What you should do: Every line below from the one containing "The height and width of the screenshot is (2484, 1223)." through the one containing "The width and height of the screenshot is (1568, 2379)." must be transcribed exactly. Omit all lines outside that stretch.

Supplied entries:
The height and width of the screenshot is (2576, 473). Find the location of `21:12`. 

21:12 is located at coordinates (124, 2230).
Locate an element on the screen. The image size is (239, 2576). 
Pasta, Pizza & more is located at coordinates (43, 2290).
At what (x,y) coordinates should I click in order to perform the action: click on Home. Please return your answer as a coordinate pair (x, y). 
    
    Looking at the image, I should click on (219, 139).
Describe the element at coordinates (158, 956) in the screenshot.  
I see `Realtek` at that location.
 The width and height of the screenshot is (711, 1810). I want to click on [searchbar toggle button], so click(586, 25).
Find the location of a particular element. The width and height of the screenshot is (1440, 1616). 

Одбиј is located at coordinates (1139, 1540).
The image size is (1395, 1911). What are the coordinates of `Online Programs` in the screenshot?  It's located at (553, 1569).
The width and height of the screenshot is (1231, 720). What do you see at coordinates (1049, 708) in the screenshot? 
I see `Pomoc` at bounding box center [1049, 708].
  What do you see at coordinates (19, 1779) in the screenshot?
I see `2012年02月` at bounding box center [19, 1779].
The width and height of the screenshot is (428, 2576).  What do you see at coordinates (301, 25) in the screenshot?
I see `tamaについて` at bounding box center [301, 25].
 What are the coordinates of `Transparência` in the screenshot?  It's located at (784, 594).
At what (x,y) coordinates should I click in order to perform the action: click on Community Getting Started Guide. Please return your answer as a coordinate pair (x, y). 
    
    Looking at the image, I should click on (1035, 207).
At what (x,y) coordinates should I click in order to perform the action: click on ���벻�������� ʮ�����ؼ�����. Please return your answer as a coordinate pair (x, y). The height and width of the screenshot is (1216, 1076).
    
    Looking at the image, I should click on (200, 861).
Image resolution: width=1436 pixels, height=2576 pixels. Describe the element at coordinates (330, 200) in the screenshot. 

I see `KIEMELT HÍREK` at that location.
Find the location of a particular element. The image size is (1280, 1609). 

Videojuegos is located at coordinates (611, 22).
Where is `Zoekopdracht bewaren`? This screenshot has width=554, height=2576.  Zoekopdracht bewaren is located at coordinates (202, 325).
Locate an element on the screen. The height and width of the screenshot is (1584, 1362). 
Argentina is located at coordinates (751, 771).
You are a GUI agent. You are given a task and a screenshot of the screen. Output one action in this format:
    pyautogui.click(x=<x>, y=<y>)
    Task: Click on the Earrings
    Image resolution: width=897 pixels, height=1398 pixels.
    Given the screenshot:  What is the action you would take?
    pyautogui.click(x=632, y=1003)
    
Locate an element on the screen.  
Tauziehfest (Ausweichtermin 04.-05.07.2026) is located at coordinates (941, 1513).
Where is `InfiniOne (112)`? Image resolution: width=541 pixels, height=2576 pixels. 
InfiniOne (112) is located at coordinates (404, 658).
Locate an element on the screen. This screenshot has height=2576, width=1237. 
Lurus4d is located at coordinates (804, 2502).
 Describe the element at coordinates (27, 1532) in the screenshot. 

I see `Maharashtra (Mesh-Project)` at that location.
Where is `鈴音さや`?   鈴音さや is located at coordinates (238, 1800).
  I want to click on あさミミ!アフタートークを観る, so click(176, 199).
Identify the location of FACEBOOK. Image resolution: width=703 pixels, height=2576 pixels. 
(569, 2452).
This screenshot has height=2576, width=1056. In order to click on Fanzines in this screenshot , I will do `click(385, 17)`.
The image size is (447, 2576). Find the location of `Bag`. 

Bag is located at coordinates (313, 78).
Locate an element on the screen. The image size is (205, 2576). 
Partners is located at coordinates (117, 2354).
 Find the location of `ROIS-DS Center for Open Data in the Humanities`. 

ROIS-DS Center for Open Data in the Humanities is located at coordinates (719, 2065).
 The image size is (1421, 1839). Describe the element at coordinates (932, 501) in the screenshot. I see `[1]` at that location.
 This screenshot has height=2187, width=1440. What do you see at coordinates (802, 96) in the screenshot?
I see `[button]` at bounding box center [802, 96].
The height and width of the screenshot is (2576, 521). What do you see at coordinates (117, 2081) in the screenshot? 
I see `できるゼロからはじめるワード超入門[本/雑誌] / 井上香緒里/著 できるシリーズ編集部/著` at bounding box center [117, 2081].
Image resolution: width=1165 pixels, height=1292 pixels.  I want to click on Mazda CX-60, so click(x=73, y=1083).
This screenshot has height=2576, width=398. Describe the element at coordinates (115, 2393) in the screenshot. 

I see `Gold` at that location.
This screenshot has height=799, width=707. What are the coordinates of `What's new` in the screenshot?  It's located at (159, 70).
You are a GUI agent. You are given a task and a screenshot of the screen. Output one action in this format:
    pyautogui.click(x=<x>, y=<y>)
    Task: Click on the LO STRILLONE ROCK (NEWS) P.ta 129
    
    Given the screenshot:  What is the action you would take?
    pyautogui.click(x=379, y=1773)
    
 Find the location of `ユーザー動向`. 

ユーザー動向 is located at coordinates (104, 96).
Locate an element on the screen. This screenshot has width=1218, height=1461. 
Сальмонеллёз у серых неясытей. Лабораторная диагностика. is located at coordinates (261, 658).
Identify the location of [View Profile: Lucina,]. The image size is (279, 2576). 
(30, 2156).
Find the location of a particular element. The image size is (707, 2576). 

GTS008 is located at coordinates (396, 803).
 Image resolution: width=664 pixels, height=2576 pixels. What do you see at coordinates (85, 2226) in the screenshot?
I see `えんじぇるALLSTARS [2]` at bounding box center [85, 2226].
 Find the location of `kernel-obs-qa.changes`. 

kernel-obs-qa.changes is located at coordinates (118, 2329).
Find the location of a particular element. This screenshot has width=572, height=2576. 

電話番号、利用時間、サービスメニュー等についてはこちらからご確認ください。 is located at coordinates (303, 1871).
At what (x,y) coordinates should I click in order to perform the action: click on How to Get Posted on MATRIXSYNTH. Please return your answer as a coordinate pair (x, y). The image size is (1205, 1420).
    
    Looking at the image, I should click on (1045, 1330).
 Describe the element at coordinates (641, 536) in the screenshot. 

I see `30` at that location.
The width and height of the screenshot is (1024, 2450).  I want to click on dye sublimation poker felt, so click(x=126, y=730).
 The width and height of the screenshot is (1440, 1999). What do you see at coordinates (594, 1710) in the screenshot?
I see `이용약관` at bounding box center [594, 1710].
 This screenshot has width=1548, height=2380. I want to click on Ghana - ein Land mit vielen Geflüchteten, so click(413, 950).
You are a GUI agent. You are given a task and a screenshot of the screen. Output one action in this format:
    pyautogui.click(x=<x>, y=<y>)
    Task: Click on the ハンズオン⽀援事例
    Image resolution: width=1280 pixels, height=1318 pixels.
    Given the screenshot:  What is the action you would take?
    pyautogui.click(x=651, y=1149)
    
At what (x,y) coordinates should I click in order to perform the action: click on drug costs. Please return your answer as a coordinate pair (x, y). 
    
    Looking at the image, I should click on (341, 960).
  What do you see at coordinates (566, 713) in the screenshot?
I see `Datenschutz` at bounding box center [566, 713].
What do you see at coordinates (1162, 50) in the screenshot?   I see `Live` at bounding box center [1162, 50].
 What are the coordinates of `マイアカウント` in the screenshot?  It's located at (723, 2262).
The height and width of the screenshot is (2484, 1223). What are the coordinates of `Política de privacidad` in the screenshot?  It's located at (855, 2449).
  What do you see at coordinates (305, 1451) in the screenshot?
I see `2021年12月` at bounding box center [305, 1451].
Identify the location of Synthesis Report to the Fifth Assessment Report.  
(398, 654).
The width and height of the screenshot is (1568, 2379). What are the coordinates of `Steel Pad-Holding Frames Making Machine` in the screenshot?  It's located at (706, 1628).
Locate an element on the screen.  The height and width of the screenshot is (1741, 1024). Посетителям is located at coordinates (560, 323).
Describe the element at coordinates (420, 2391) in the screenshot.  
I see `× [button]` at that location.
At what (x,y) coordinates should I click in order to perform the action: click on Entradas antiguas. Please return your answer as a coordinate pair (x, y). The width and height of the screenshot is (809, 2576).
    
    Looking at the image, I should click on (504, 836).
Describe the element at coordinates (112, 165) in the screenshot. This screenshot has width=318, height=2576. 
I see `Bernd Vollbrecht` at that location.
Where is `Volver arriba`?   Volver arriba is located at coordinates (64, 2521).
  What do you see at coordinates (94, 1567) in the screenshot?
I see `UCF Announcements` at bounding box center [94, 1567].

Answer for the task:
The height and width of the screenshot is (2484, 1223). What are the coordinates of `Política de privacidad` in the screenshot?  It's located at (855, 2449).
  What do you see at coordinates (305, 1451) in the screenshot?
I see `2021年12月` at bounding box center [305, 1451].
Identify the location of Synthesis Report to the Fifth Assessment Report.  
(398, 654).
The width and height of the screenshot is (1568, 2379). What are the coordinates of `Steel Pad-Holding Frames Making Machine` in the screenshot?  It's located at (706, 1628).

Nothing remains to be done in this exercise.